50 cent survived being shot 9 times.

I likewise don't consider falling damage to be so nonsensical when HP scaling is kept in check.

It is possible, though unlikely to die from a 10 ft fall, and possible, though unlikely to survive a 60 ft fall, particularly if it's down a ravine or waterfall as is often the case in a game of D&D, rather than the experimentally controlled straight drop onto concrete as people often seem to assume when discussing this issue.

Toning down the scaling solves many problems. It is a Good Thing.

(You don't necessarily need to increase defense scaling to compensate for reduced HP scaling. You just need to reduce damage scaling.)

You are absolutely correct on what you say here. The only real issue though is one of amount.

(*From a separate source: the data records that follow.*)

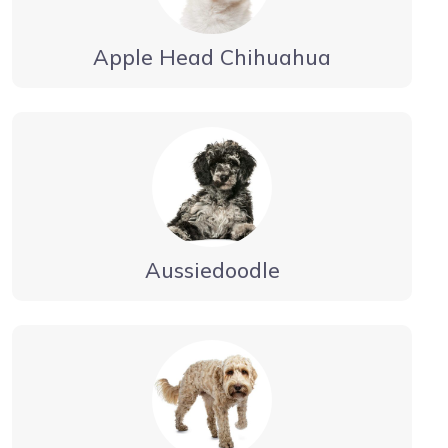
Apple Head Chihuahua
Aussiedoodle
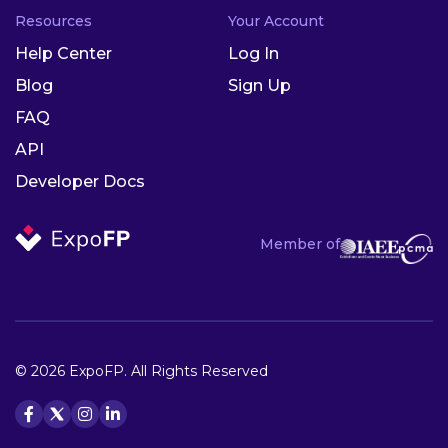
Resources
Your Account
Help Center
Log In
Blog
Sign Up
FAQ
API
Developer Docs
Member of
© 2026 ExpoFP. All Rights Reserved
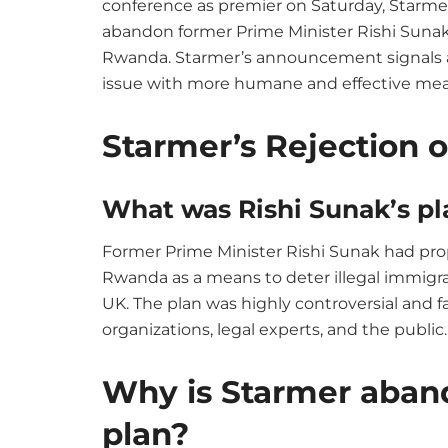
conference as premier on Saturday, Starmer
abandon former Prime Minister Rishi Sunak’
Rwanda. Starmer’s announcement signals a 
issue with more humane and effective mea
Starmer’s Rejection 
What was Rishi Sunak’s pl
Former Prime Minister Rishi Sunak had pro
Rwanda as a means to deter illegal immigra
UK. The plan was highly controversial and 
organizations, legal experts, and the public.
Why is Starmer aban
plan?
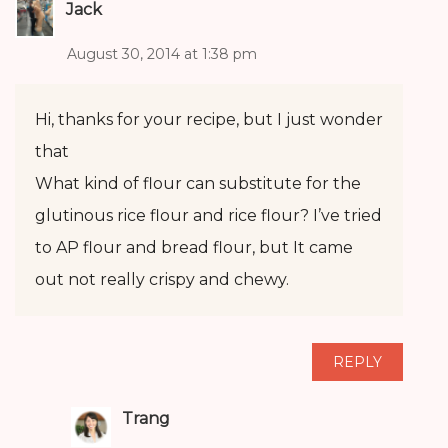
Jack
August 30, 2014 at 1:38 pm
Hi, thanks for your recipe, but I just wonder
that
What kind of flour can substitute for the
glutinous rice flour and rice flour? I’ve tried
to AP flour and bread flour, but It came
out not really crispy and chewy.
REPLY
Trang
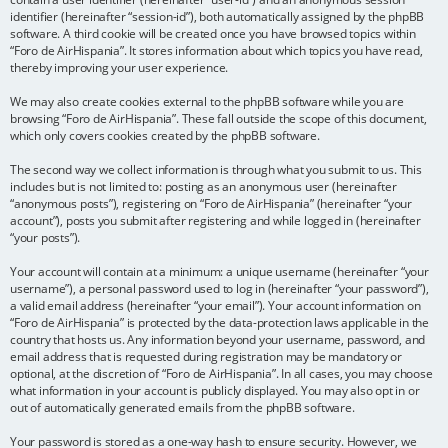
identifier (hereinafter “session-id”), both automatically assigned by the phpBB
software. A third cookie will be created once you have browsed topics within
“Foro de AirHispania”. It stores information about which topics you have read,
thereby improving your user experience.
We may also create cookies external to the phpBB software while you are
browsing “Foro de AirHispania”. These fall outside the scope of this document,
which only covers cookies created by the phpBB software.
The second way we collect information is through what you submit to us. This
includes but is not limited to: posting as an anonymous user (hereinafter
“anonymous posts”), registering on “Foro de AirHispania” (hereinafter “your
account”), posts you submit after registering and while logged in (hereinafter
“your posts”).
Your account will contain at a minimum: a unique username (hereinafter “your
username”), a personal password used to log in (hereinafter “your password”),
a valid email address (hereinafter “your email”). Your account information on
“Foro de AirHispania” is protected by the data-protection laws applicable in the
country that hosts us. Any information beyond your username, password, and
email address that is requested during registration may be mandatory or
optional, at the discretion of “Foro de AirHispania”. In all cases, you may choose
what information in your account is publicly displayed. You may also opt in or
out of automatically generated emails from the phpBB software.
Your password is stored as a one-way hash to ensure security. However, we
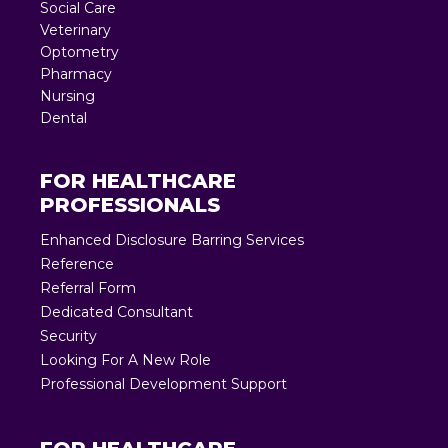
Social Care
Veterinary
Optometry
Pharmacy
Nursing
Dental
FOR HEALTHCARE
PROFESSIONALS
Enhanced Disclosure Barring Services
Reference
Referral Form
Dedicated Consultant
Security
Looking For A New Role
Professional Development Support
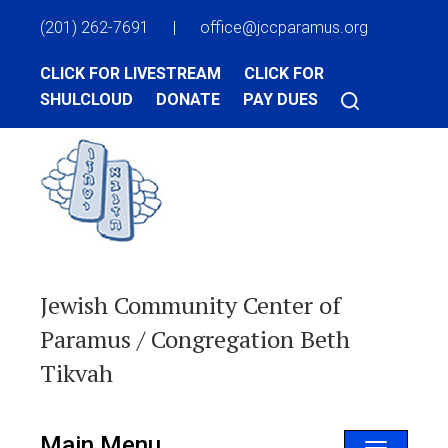
(201) 262-7691
|
office@jccparamus.org
CLICK FOR LIVESTREAM
CLICK FOR
SHULCLOUD
DONATE
PAY DUES
Jewish Community Center of
Paramus / Congregation Beth
Tikvah
Main Menu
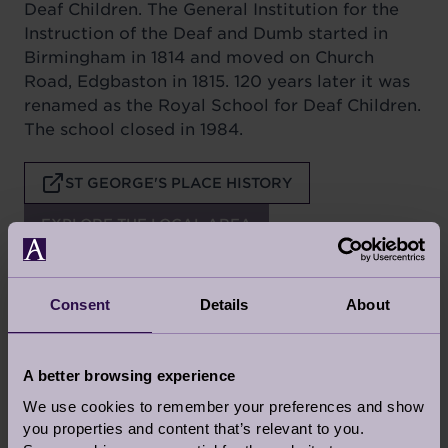
Deaf Children. The General Institution for the
Instruction of the Deaf and Dumb started in
Birmingham in 1814 and moved on Church
Road, Edgbaston in 1815. 120 years later it was
renamed as the Royal School for Deaf Children.
The school closed in 1984.
ST GEORGE'S PLACE HISTORY
EXPLORE THE LOCAL AREA
Consent
Details
About
Latest articles, stories inspiration and news
from Audley
A better browsing experience
YOUR STORIES
We use cookies to remember your preferences and show
you properties and content that’s relevant to you.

50 cent getting shot nine times and surviving or a heroic fighter being embedded by nine arrows and continuing on are possible... but rare. However, in D&D the way the game itself works is that a fighter takes nine arrows to the chest, survives, gets touched on the head by a Cure Light Wounds wand 15 times, then gets back up and within 15 minutes gets into another fight where he gets embedded by nine arrows again and somehow survives it again.

And this happens over and over and over.

It's ironic that for all the talk of finding ways to cut back on the '15 minute work day'... the game instead sets up a situation where it expects warriors to get wounded and on the verge of death 2, 3, 5, 10 times in a single day. How ridiculous is that? I mean, just think about the psychological issues of being severely injured and in unimaginable pain several times a day (even if you then get 'healed' right afterwards.) Ever been burned alive? I haven't... but I imagine that if I was once... I'd never want to go through that agony again. And yet our D&D characters sit right in the middle of fireballs that drop them to 0 how many times during the course of a campaign? They get caught up in traps that make the Saw movies look quaint... and yet right before they die the cleric runs up, pats him on the head, and removes all the physical injury in a few seconds and the guy somehow says "Whoa! Glad that's over! Okay, onto the next room with the 15 orcs with battleaxes!", completely forgetting how much pain and suffering he was just in.

This is why we make the claims that hit points shouldn't be actual physical wounds (ones that require magical healing or week-long bedrest.) Because just as 'immersion-breaking' the healing surge mechanic is... the 'attack damage cause physical wounds' concept is just as ridiculous (if not ten times worse).